## Exercise directions:
Leaving the pictures out, transcribe the records below exactly.

[[ Records to process, beginning ]]

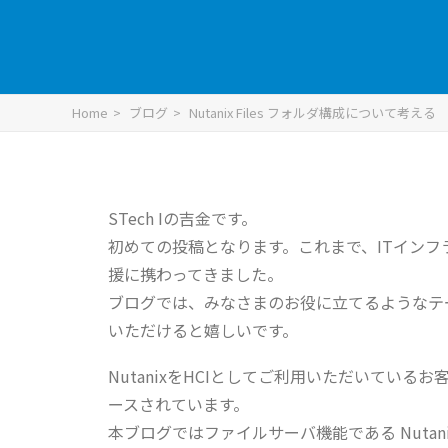
Home
ブログ
Nutanix Files フォルダ構成について考える
STech Iの吉金です。
初めての投稿となります。これまで、ITイン
援に携わってきました。
ブログでは、みなさまのお役に立てるようなテ
いただけると嬉しいです。
NutanixをHCIとしてご利用いただいてい
ースされています。
本ブログではファイルサーバ機能である Nutanix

[[ Records to process, end ]]

## Reply:
Home
ブログ
Nutanix Files フォルダ構成について考える
STech Iの吉金です。
初めての投稿となります。これまで、ITイン
援に携わってきました。
ブログでは、みなさまのお役に立てるようなテ
いただけると嬉しいです。
NutanixをHCIとしてご利用いただいてい
ースされています。
本ブログではファイルサーバ機能である Nutanix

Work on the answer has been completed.